Note the proper way to embed /access array values in a string.
i have tried writing the table fields like you said SamA74 but it didn’t work. Also should I use a semi colon before each value like you did? Or is it fine if i keep them in $. Also i am doing this for a school project so i am new. It wont be made online so no worries about SQL injection which i dont even know what it means haha.
Zookeeper, i wrote echo before the query but nothing happened.
I wrote the line the same as you however now when i load the page it is just a white screen. It doesnt even et me enter any values.
The :value syntax was representative of how it may be written with “named placeholders” as used in prepared statements. The other method is to simply use a ? as an un-named placeholder.
Well if you are learning about PHP and SQL it’s essential that you do learn about these things.
Although your project may be “safe” while not published on-line, it’s best to learn how to do things the right way for when the day comes that your work is published.
Yes i see the difference and have replaced it but the website turns to white screen when i load it. Also thanks SamA74 i’ll be sure to read up on SQL injection.
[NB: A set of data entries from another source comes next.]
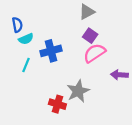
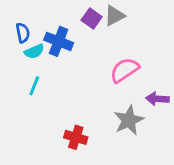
purple square: (90, 36) -> (92, 18), moved
blue cross: (51, 51) -> (59, 41), moved, turned 36
gray star: (78, 91) -> (129, 120), moved

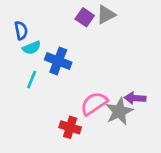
blue cross: (59, 41) -> (58, 61), moved
pink semicircle: (124, 70) -> (94, 103), moved
purple arrow: (157, 99) -> (135, 98), moved

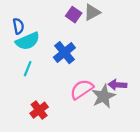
cyan semicircle: (32, 48) -> (28, 41), size x1.5
blue cross: (58, 61) -> (64, 53), moved, turned 30
red cross: (70, 127) -> (39, 110), moved, turned 36

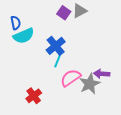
cyan line: (28, 69) -> (58, 61), moved

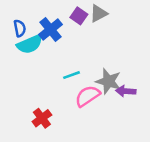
blue cross: (56, 46) -> (51, 29), moved
cyan line: (58, 61) -> (71, 75), turned 48
gray star: (90, 84) -> (108, 81), moved, turned -30

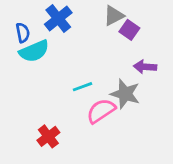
purple square: (79, 16) -> (129, 30), moved
blue cross: (51, 29) -> (58, 18), moved
purple arrow: (126, 91) -> (145, 67), moved

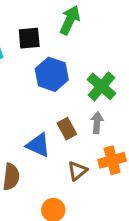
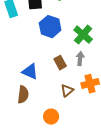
blue triangle: (38, 145) -> (30, 72), moved

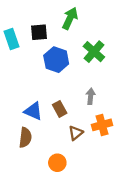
green cross: (83, 35) -> (94, 52), moved
brown rectangle: (60, 63) -> (60, 109), moved

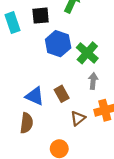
green cross: (94, 52) -> (87, 53), moved

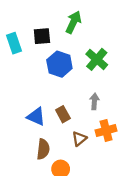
green cross: (87, 53) -> (97, 59), moved
brown semicircle: (27, 123) -> (43, 149), moved

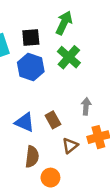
green cross: (97, 59) -> (69, 57), moved
blue hexagon: (59, 64) -> (31, 67), moved

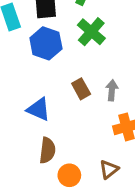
brown rectangle: (53, 120) -> (81, 89), moved
brown triangle: (70, 146) -> (109, 169), moved

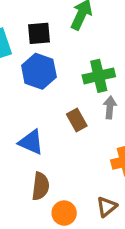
green cross: (91, 32) -> (99, 76), moved, turned 36
gray arrow: (112, 90) -> (110, 107), moved

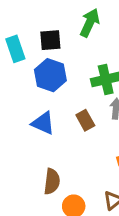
blue triangle: (31, 142) -> (43, 123), moved

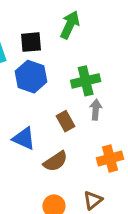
blue triangle: (43, 123) -> (24, 138), moved
brown semicircle: (52, 181) -> (55, 161), moved, turned 50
To expand on that, you should always have error reporting, but in the development environment you may “display errors” and in a live production environment you should never display errors, but do log them.
If you use display errors (for dev env), they should be printed on your screen.
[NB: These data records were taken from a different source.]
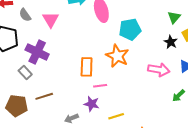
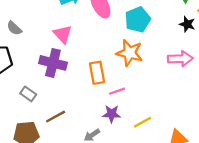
pink triangle: (51, 20) -> (63, 34), moved
purple cross: (37, 52) -> (53, 63), moved

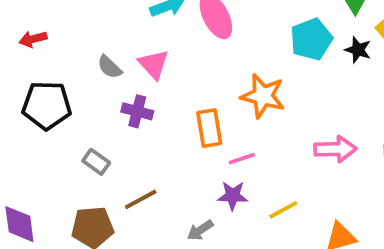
cyan pentagon: (138, 20) -> (311, 39), moved
gray semicircle: (14, 28) -> (110, 67), moved
pink arrow: (180, 59) -> (335, 149), moved
purple cross: (53, 63) -> (137, 111), size x0.7

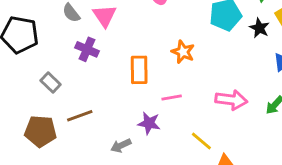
orange star: (263, 96) -> (183, 52), size x0.7
pink line: (242, 159) -> (172, 98), moved
yellow line: (283, 210) -> (201, 141), moved, turned 60

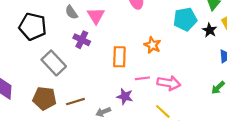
gray rectangle: (51, 83) -> (54, 63), size x1.6
pink arrow: (231, 100) -> (169, 83), moved
brown line: (80, 116) -> (75, 102), moved

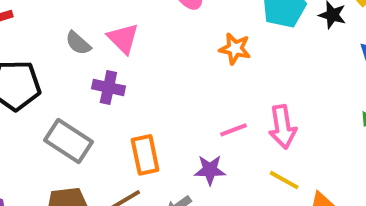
orange star: (152, 45) -> (235, 49), moved
orange rectangle: (119, 57) -> (145, 155), moved
pink arrow: (169, 83) -> (283, 127), turned 85

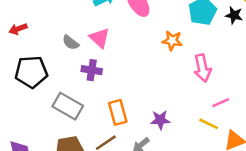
pink arrow: (283, 127) -> (202, 68), moved
pink line: (233, 130) -> (221, 103), moved

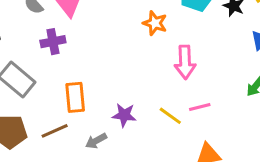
purple cross: (92, 70) -> (53, 42), turned -30
yellow line: (209, 124) -> (170, 116), moved

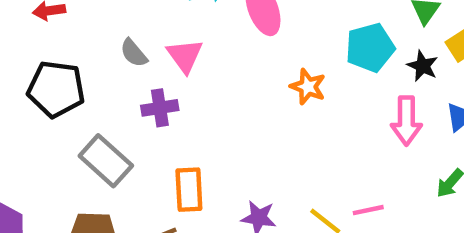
pink arrow: (185, 62) -> (406, 121), moved

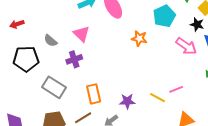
gray semicircle: (134, 53) -> (51, 41), moved
black star: (423, 66) -> (197, 24), moved
pink arrow: (406, 121) -> (186, 46), turned -45

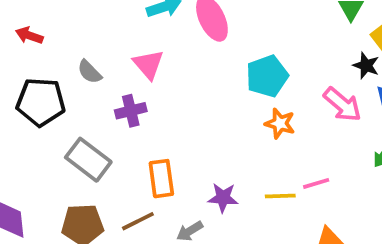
cyan pentagon: (164, 16) -> (267, 76), moved
red arrow: (17, 24) -> (29, 36), turned 32
orange star: (139, 38) -> (280, 123), moved
yellow line: (158, 98) -> (280, 196), turned -35

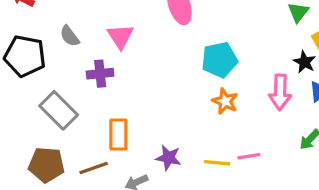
pink arrow: (342, 104) -> (280, 92), turned 44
If you log errors (for live env) they should be written to the error log file.
I wasn’t aware of that as I have never done it that way, with the first column generally being an ID with AI, though I did wonder if that were the case after posting.
I see the OP has an empty value first, would that be for the ID? I guess the AI would still work? Never tried it that way.
It’s not yet clear if the error is SQL or PHP related.
Thanks for the help guys! I found out that something was wrong with MAMP so when i changed over to XAMP and replaced the string as ZooKeeper said it worked like a charm!
[quote=“SamA74, post:15, topic:278074, full:true”]
I see the OP has an empty value first, would that be for the ID? I guess the AI would still work? [/quote]
yes, that works – in MySQL (i’m not sure about other databases, but i’m skeptical)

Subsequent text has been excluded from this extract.